Sanitasi Buruk dan Pernikahan Dini Pemicu Stunting dan Lemahnya Ketahanan Pangan di Aceh


Penulis
: Ibnu Febriyan (Prodi Ilmu Komunikasi, Universitas Sultan Ageng Tirtayasa)

Nalar Rakyat, Opini - Aceh menghadapi tantangan besar dalam isu ketahanan pangan, stunting, dan kualitas hidup masyarakat. Sebagai provinsi dengan prevalensi stunting tertinggi kelima di Indonesia, Aceh mencerminkan kompleksitas masalah yang melibatkan rendahnya akses pangan bergizi, buruknya sanitasi, hingga tingginya angka pernikahan dini. Ketiga faktor ini saling berkaitan, menciptakan lingkaran kemiskinan dan kesehatan yang sulit diputus.  

Rendahnya akses terhadap air bersih dan sanitasi yang layak menjadi masalah mendasar. Banyak masyarakat Aceh, terutama di pedesaan, masih bergantung pada air sungai dan sumur resapan yang kualitasnya tidak baik untuk kesehatan. Selain itu, kesadaran masyarakat terhadap kebersihan dan perilaku hidup sehat masih sangat rendah jika dibandingkan dengan provinsi lain. Akibatnya, buang air besar sembarangan masih terjadi di banyak tempat, seperti sungai atau kebun, yang meningkatkan risiko penyakit menular dan turut memengaruhi kondisi kesehatan anak-anak.

Masalah ini diperburuk oleh lemahnya pengelolaan sampah di Aceh, yang jauh dari kata ideal. Buruknya infrastruktur sanitasi dan rendahnya akses air bersih menjadi penyebab tidak langsung yang signifikan dan sangat mempengaruhi terjadinya kenaikan angka stunting. Anak-anak yang tumbuh dalam lingkungan dengan sanitasi buruk lebih rentan terhadap infeksi saluran pencernaan, yang menghambat penyerapan nutrisi dan berdampak pada tumbuh kembang mereka.  

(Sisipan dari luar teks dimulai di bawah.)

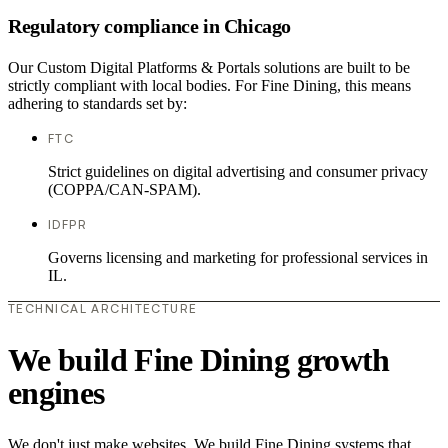
Regulatory compliance in Chicago
Our Custom Digital Platforms & Portals solutions are built to be
strictly compliant with local bodies. For Fine Dining, this means
adhering to standards set by:
FTC
Strict guidelines on digital advertising and consumer privacy
(COPPA/CAN-SPAM).
IDFPR
Governs licensing and marketing for professional services in
IL.
TECHNICAL ARCHITECTURE
We build Fine Dining growth
engines
We don't just make websites. We build Fine Dining systems that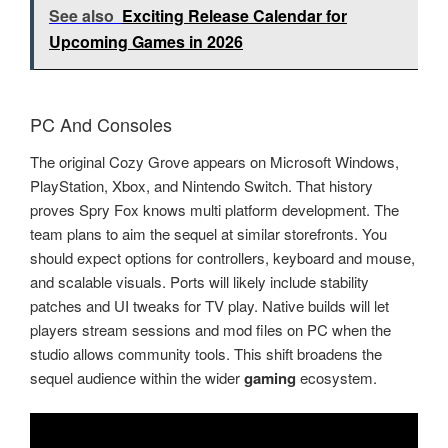
See also
Exciting Release Calendar for
Upcoming Games in 2026
PC And Consoles
The original Cozy Grove appears on Microsoft Windows,
PlayStation, Xbox, and Nintendo Switch. That history
proves Spry Fox knows multi platform development. The
team plans to aim the sequel at similar storefronts. You
should expect options for controllers, keyboard and mouse,
and scalable visuals. Ports will likely include stability
patches and UI tweaks for TV play. Native builds will let
players stream sessions and mod files on PC when the
studio allows community tools. This shift broadens the
sequel audience within the wider
gaming
ecosystem.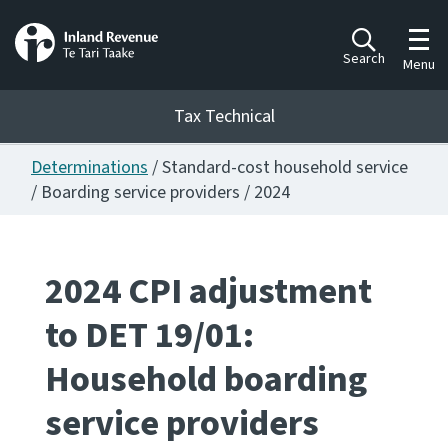
Toggl
Search
Menu
Tax Technical
Determinations
/ Standard-cost household service
Togg
Tax Technical
/ Boarding service providers / 2024
Publications
Ngā putanga
2024 CPI adjustment
to DET 19/01:
Consultation
Whai Tohutohu
Household boarding
Work Programmes
service providers
Hōtaka mahi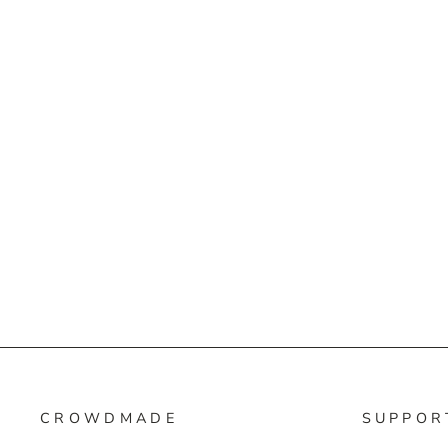
CROWDMADE
SUPPOR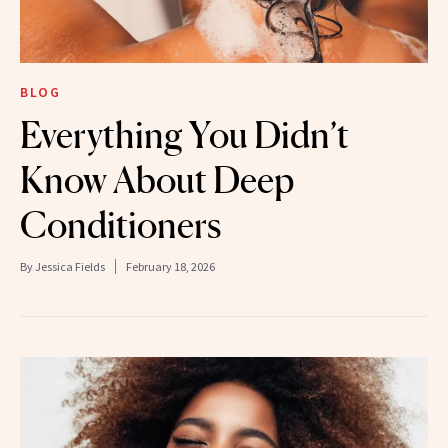
BLOG
Everything You Didn’t
Know About Deep
Conditioners
By
Jessica Fields
February 18, 2026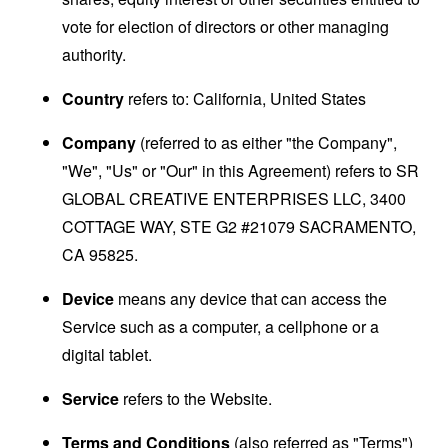
vote for election of directors or other managing
authority.
Country
refers to: California, United States
Company
(referred to as either "the Company",
"We", "Us" or "Our" in this Agreement) refers to SR
GLOBAL CREATIVE ENTERPRISES LLC, 3400
COTTAGE WAY, STE G2 #21079 SACRAMENTO,
CA 95825.
Device
means any device that can access the
Service such as a computer, a cellphone or a
digital tablet.
Service
refers to the Website.
Terms and Conditions
(also referred as "Terms")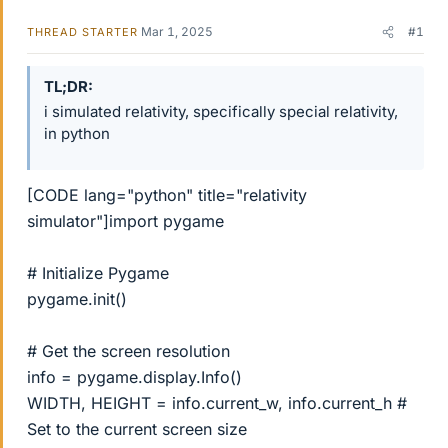
Mar 1, 2025
#1
THREAD STARTER
TL;DR
i simulated relativity, specifically special relativity,
in python
[CODE lang="python" title="relativity
simulator"]import pygame
# Initialize Pygame
pygame.init()
# Get the screen resolution
info = pygame.display.Info()
WIDTH, HEIGHT = info.current_w, info.current_h #
Set to the current screen size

Meski demikian, ada secercah harapan. Pada 2023, Banda Aceh berhasil menurunkan angka stunting sebesar 3,4%. Ini menunjukkan bahwa perubahan positif dapat dicapai melalui kolaborasi antara pemerintah, masyarakat, dan lembaga kesehatan. Namun, keberhasilan ini harus diperluas dan diperkuat ke seluruh wilayah Aceh, terutama daerah-daerah terpencil yang aksesnya terhadap pangan dan layanan kesehatan masih sangat terbatas.  

Selain sanitasi, pernikahan dini juga menjadi salah satu akar permasalahan tingginya stunting di Aceh. Tingginya angka pernikahan di usia muda, terutama di wilayah pedesaan, menyebabkan banyak ibu muda belum memiliki kesiapan fisik, mental, maupun pengetahuan gizi yang cukup. Hal ini berdampak langsung pada pola asuh anak, asupan gizi, serta rendahnya kepercayaan terhadap pentingnya imunisasi dan layanan kesehatan.  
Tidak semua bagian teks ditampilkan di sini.